Fixing MMOs: The Social Problem
Posted by Azuriel
If the cornerstone of MMOs are the social aspects, then I have a question:
Why do game designers make it so absurdly complicated to find like-minded individuals?
I started playing WoW like I imagine a lot of people did: alone. And much like I imagine happens with guildless new players, I was ninja-recruited in one of the starting zones. From there, some elder player took me under their wing, helping me with that difficult final Ghostlands quest, getting me into a BG for the first time, and so on. I had a really great time.
Then… the guild imploded while I was questing in the Hinterlands. The game was no longer fun, and I abandoned my Blood Elf warlock. Since I had already paid for the WoW box and TBC at the same time, I decided I would at least try to get my money’s worth and roll a draenei on a new ‘Recommended” server. Leveled alone, twinked out a bit at levels 18-19 and 28-29 (I thought the AB boots were godly, even if you had to lose 30 games to get them). And then I ran that fateful Scarlet Monastery as a paladin tank, with three people who were friends IRL. I must have made some kind of impression because they invited me to the leveling guild they were in, named Invictus.
When I quit WoW a few months ago, I had been the GM of Invictus for over two and a half years. I saved the guild from abject destruction twice before taking the reins myself, and we graduated from leveling guild to Kara-clearing to eventually the #1 progression 10m-strict guild on the server in Wrath. For a time we had an absolutely brilliant raid roster of people that got along with each other, had similar interests, and otherwise had an ineffable chemistry which peaked in Ulduar, something that absolutely could not have happened at a better time in the game. Seriously, I still get misty-eyed looking back on the Ulduar montage I filmed (and seeing the Guild chat spam in the video after those kills almost makes me want to re-sub).
Thing is, it was completely goddamn random that any of us met at all.

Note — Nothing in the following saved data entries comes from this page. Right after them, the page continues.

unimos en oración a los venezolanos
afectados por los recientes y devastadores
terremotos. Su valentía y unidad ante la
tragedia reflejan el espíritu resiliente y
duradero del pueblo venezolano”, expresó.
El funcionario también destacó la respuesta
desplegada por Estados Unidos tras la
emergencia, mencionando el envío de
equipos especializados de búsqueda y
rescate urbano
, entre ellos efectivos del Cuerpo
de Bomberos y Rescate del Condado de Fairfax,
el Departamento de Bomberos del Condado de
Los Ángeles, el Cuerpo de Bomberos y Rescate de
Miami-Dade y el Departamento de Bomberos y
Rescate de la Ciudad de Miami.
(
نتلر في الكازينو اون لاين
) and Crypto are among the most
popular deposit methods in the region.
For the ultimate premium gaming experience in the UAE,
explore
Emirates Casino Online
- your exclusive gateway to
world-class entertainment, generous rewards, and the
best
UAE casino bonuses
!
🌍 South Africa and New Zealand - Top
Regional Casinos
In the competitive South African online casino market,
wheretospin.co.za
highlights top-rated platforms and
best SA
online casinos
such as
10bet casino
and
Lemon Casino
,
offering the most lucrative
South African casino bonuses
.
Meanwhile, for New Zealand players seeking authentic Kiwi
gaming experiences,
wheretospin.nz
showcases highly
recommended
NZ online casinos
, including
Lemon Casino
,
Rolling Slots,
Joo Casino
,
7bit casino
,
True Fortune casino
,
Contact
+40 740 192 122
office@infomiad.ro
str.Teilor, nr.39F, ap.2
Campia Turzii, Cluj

To be clear, I am not referring to the general sort of Destiny vs Coincidence of my original guild imploding, my “choosing” Auchindoun over another server, or even my decision to tank Scarlet Monastery that night (and remember, this was back in TBC so Alliance characters had to be pretty damn serious about making the 15+ minute trek across three Horde-heavy zones). Anyone can talk about “what if?” until they begin to question the very nature of existence itself.

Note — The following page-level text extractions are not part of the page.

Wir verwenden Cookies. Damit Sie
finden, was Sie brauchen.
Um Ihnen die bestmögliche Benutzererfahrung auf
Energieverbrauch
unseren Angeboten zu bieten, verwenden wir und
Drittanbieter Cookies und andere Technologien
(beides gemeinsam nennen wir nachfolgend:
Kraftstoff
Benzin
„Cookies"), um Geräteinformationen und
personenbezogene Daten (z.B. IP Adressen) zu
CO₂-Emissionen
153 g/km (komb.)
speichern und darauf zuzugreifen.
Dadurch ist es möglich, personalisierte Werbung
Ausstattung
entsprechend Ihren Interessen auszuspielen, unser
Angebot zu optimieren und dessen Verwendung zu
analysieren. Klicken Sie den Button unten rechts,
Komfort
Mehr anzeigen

No, I talking about how Blizzard and most other MMO developers seem to rely on emergent social groups in their social MMOs.

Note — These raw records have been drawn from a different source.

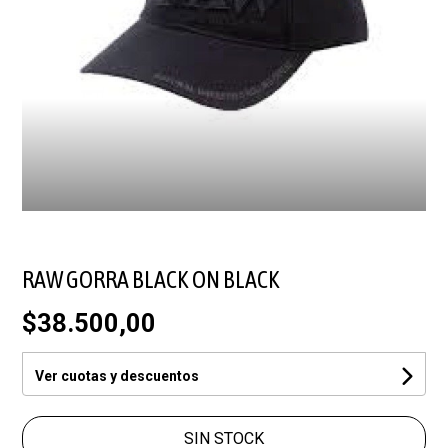
RAW GORRA BLACK ON BLACK
$38.500,00
Ver cuotas y descuentos
SIN STOCK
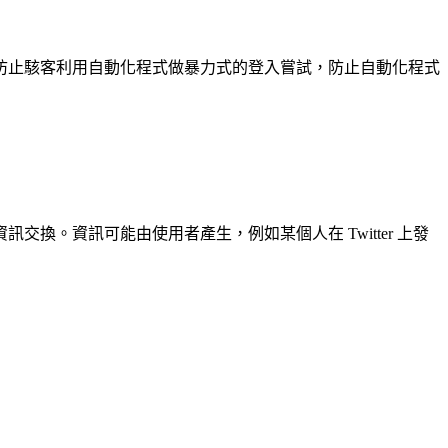
防止駭客利用自動化程式做暴力式的登入嘗試，防止自動化程式
。資訊可能由使用者產生，例如某個人在 Twitter 上發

Arising casually or unexpectedly.
When I met Sproll, Ariyal, and Duerim (now Boryenka) that night in Scarlet Monastery, none of us really knew how much we had in common. I wish I remembered what it was that led them to invite me to Invictus, although it was probably something dumb like my being guildless at the time. All three of those guys ended up being core officers of my benevolent Invictus dictatorship over the years, and I still talk with Bor to this day outside the game – we played the new Portal 2 co-op DLC a few days ago, for example.
If LFD existed back in those days, would I have met them in Scarlet Monastery? No. Would I have met them somewhere else on Auchindoun (it’s a low-pop server after all)? Maybe. But I still cannot get over the ridiculousness of the design insofar that this sort of emergent social behavior is encouraged in the most asinine way possible: randomly throwing people together and seeing what sticks. That is why you will never see me agree with the notion that LFD destroys communities. A lot of us bloggers lucked out in the Wild West fashion, but how many untold millions failed to get that pug moving and quit from boredom before the endgame? Is that really a “community” worth saving?
What I will agree with is that the current system is also dumb. The genre seems so stuck in the goddamn Dark Ages when it comes to social networking that I am genuinely surprised anyone makes something more than superficial “friends of convenience” at all. Players need to be given the tools to find like-minded individuals. There is a danger to creating insular cliques, of course, but if everyone agrees that MMOs are better with friends, this antiquated grouping design of blind coincidence needs revision.